From: Christophe Leroy
Date: Tue Sep 14 2021 - 10:01:03 EST




Le 13/09/2021 à 21:11, Eric W. Biederman a écrit :
Christophe Leroy <christophe.leroy@xxxxxxxxxx> writes:

Le 13/09/2021 à 18:21, Eric W. Biederman a écrit :
ebiederm@xxxxxxxxxxxx (Eric W. Biederman) writes:

Christophe Leroy <christophe.leroy@xxxxxxxxxx> writes:

Use unsafe_copy_siginfo_to_user() in order to do the copy
within the user access block.

On an mpc 8321 (book3s/32) the improvment is about 5% on a process
sending a signal to itself.

If you can't make function calls from an unsafe macro there is another
way to handle this that doesn't require everything to be inline.

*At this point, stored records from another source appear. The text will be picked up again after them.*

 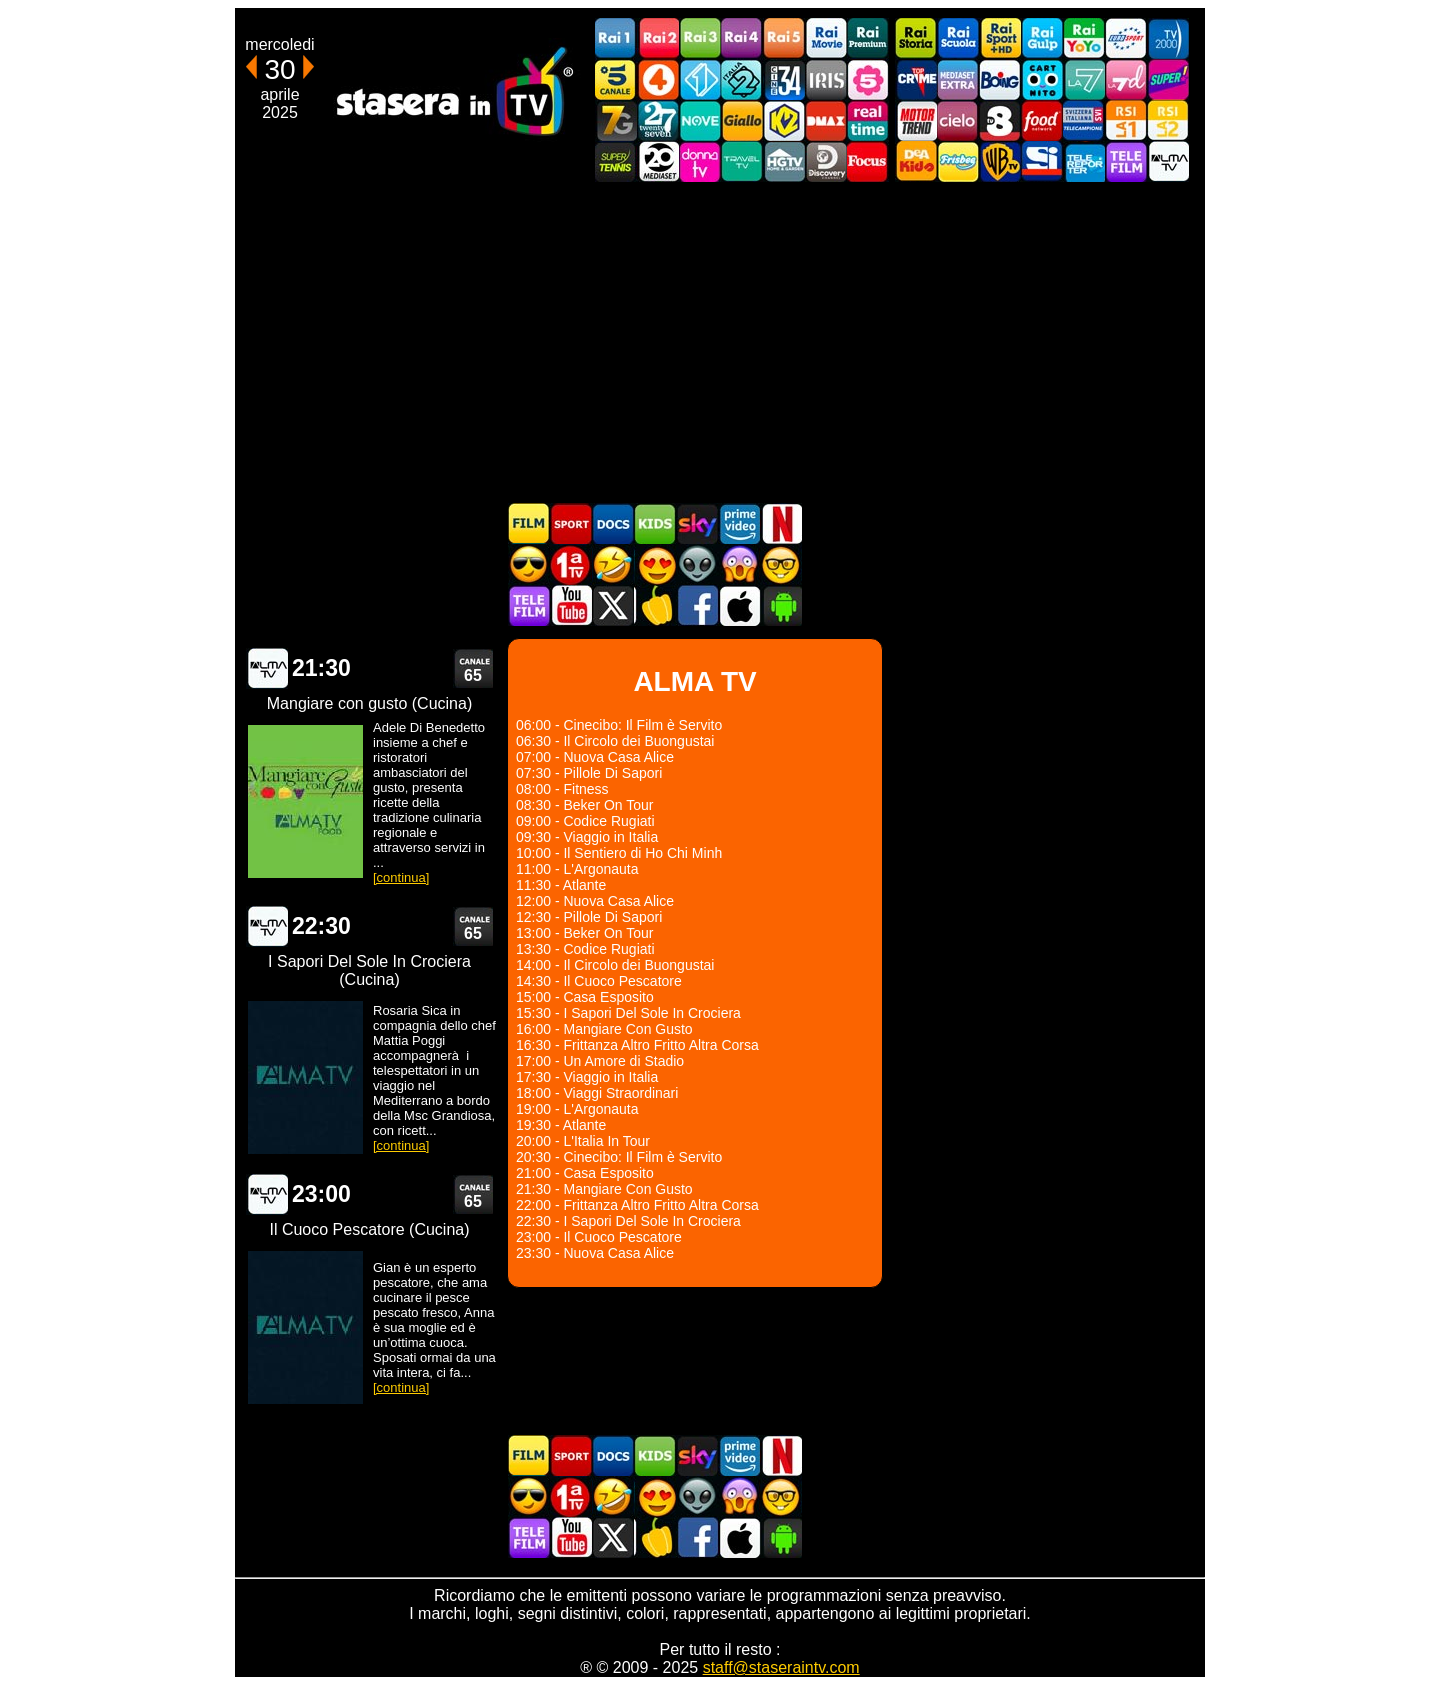 What do you see at coordinates (742, 161) in the screenshot?
I see `Travel TV` at bounding box center [742, 161]. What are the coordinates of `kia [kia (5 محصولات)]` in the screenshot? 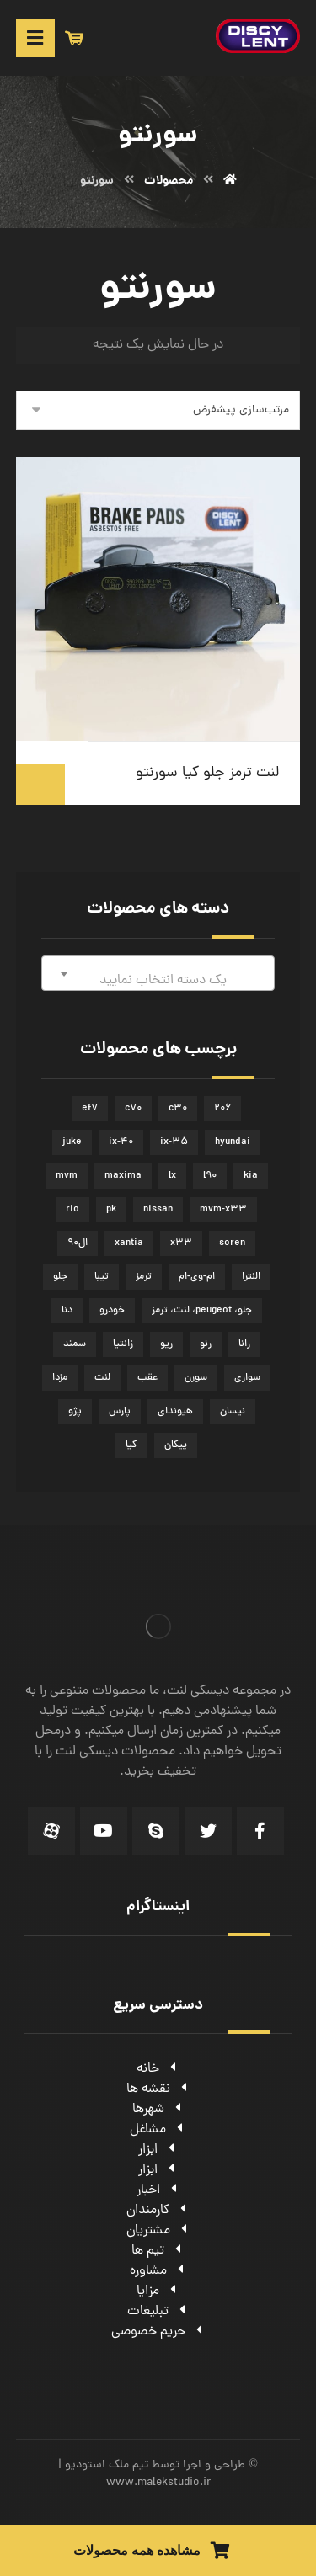 It's located at (251, 1176).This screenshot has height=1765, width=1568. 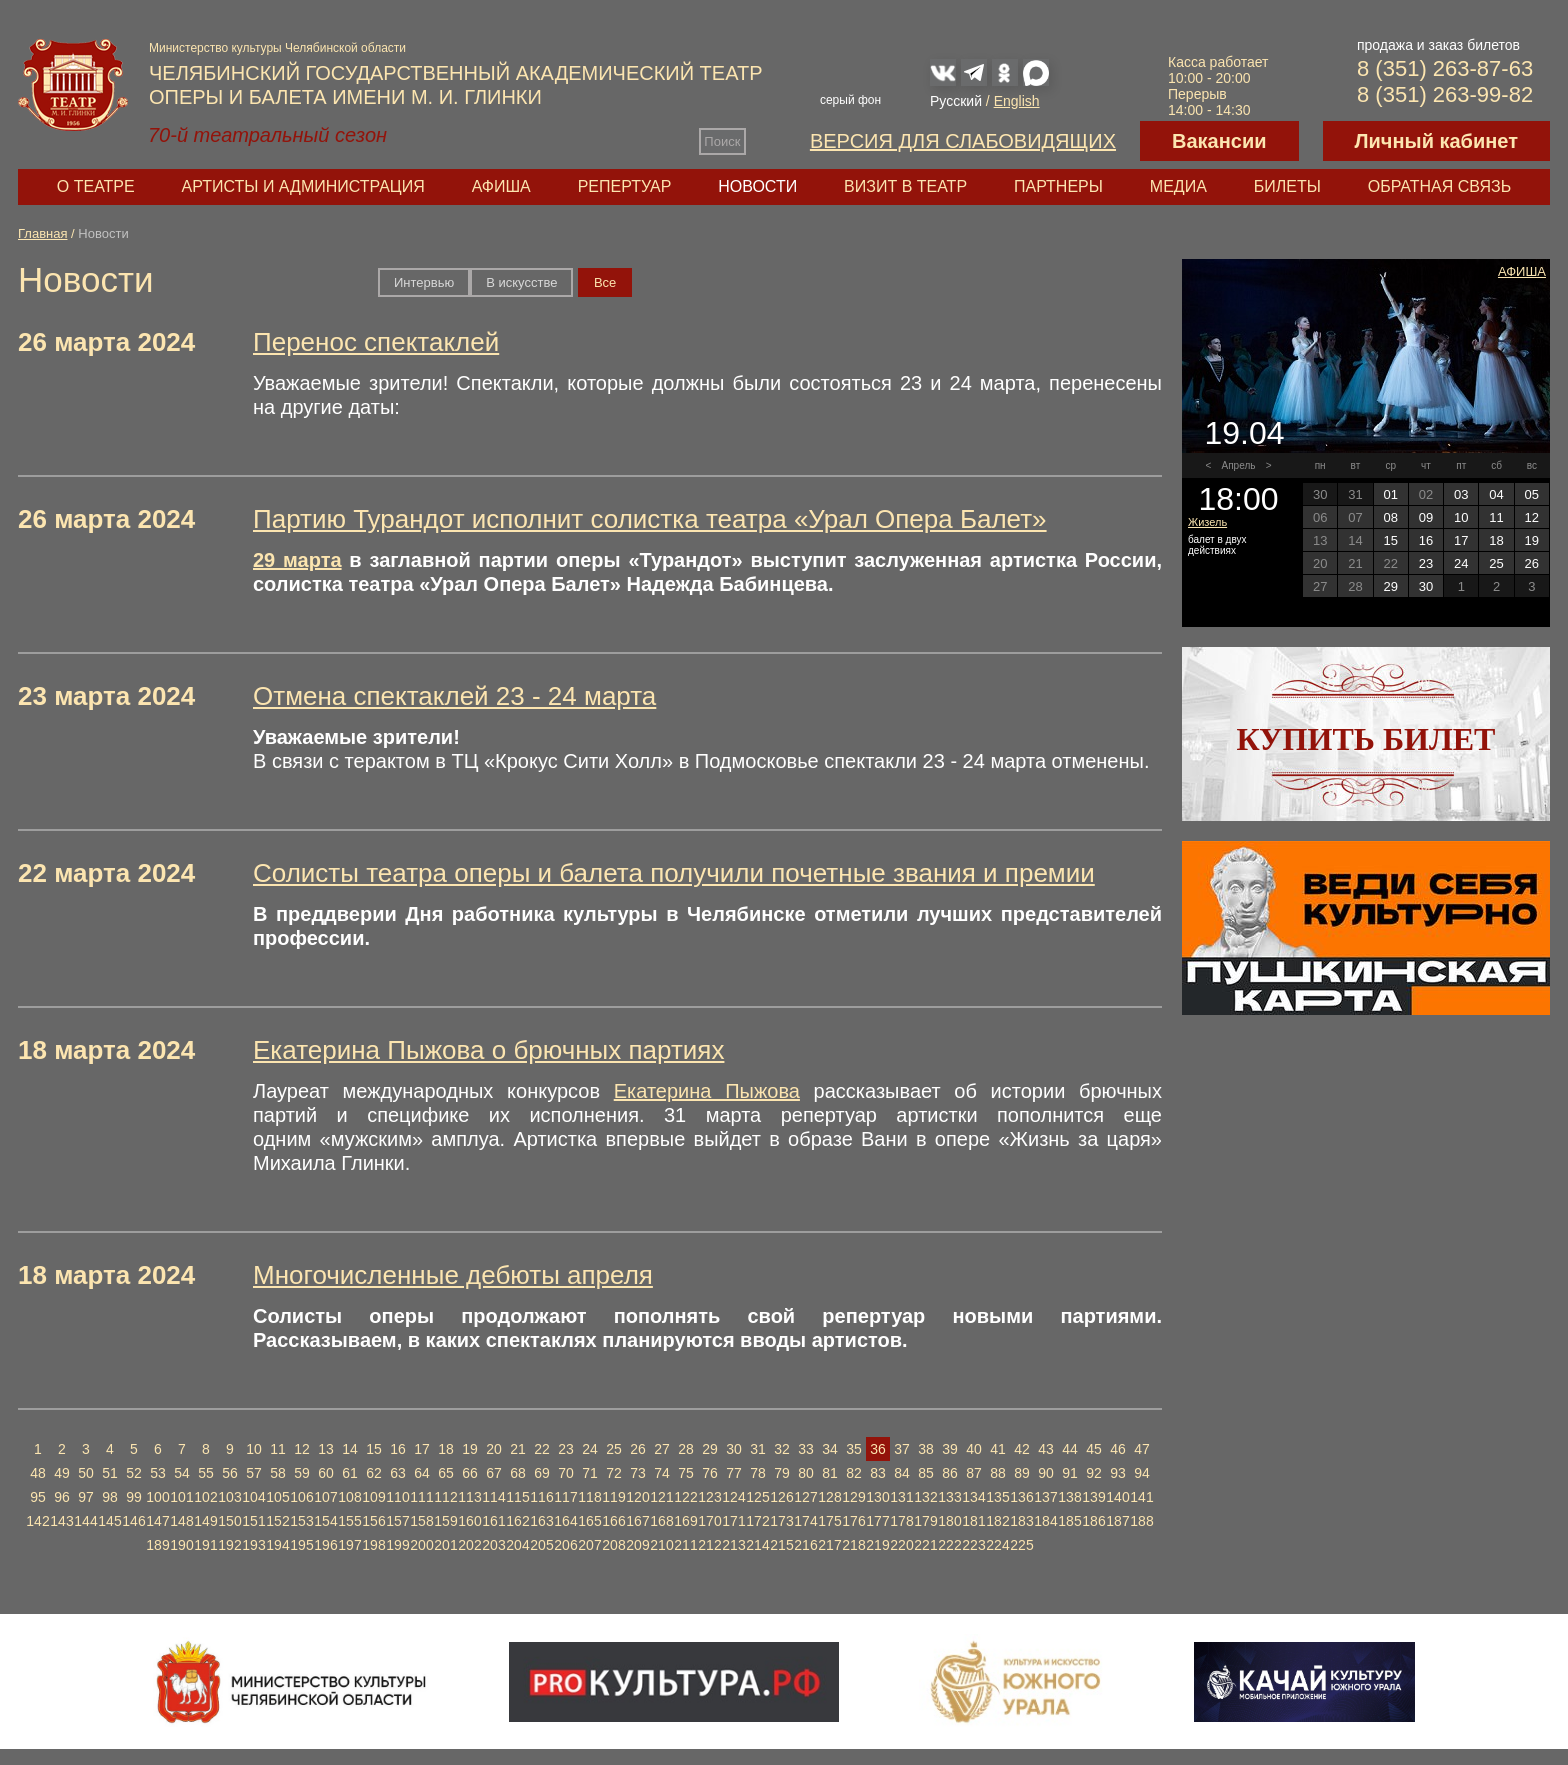 What do you see at coordinates (1287, 186) in the screenshot?
I see `Билеты` at bounding box center [1287, 186].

From a safety perspective it is probably even a better approach.

Yes but that's exactly what I wanted to avoid for the native ppc32 case: this
double hop means useless pressure on the cache. The siginfo_t structure is 128
bytes large, that means 8 lines of cache on powerpc 8xx.

But maybe it is acceptable to do that only for the compat case. Let me think
about it, it might be quite easy.

The places get_signal is called tend to be well known. So I think we
are safe from a capacity standpoint.

I am not certain it makes a difference in capacity as there is a high
probability that the stack was deeper recently than it is now which
suggests the cache blocks might already be in the cache.

My sense it is worth benchmarking before optimizing out the extra copy
like that.

On the extreme side there is simply building the entire sigframe on the
stack and then just calling it copy_to_user. As the stack cache lines
are likely to be hot, and copy_to_user is quite well optimized
there is a real possibility that it is faster to build everything
on the kernel stack, and then copy it to the user space stack.

It is also possible that I am wrong and we may want to figure out how
far up we can push the conversion to the 32bit siginfo format.

If could move the work into collect_signal we could guarantee there
would be no extra work. That would require adjusting the sigframe
generation code on all of the architectures.

There is a lot we can do but we need benchmarking to tell if it is
worth it.



Sure, I'm benchmarking all the work I have been doing on signal code with the following simple app that I run with 'perf stat':

#include <stdlib.h>
#include <signal.h>

void sigusr1(int sig) { }

int main(int argc, char **argv)
{
int i = 100000;

signal(SIGUSR1, sigusr1);
for (;i--;)
raise(SIGUSR1);
exit(0);
}


On an mpc8321 a 32 bits powerpc with KUAP enabled (KUAP is equivalent of x86 SMAP)

Before changing copy_siginfo_to_user() to unsafe_copy_siginfo_to_user(), 'perf stat' reports 1983 msec (task-clock)

After my change I get 1900 msec.

With your approach I get 1930 msec, so we are loosing 36% of the benefit of converting to the 'unsafe_' alternative.

So I think it is worth it.

Christophe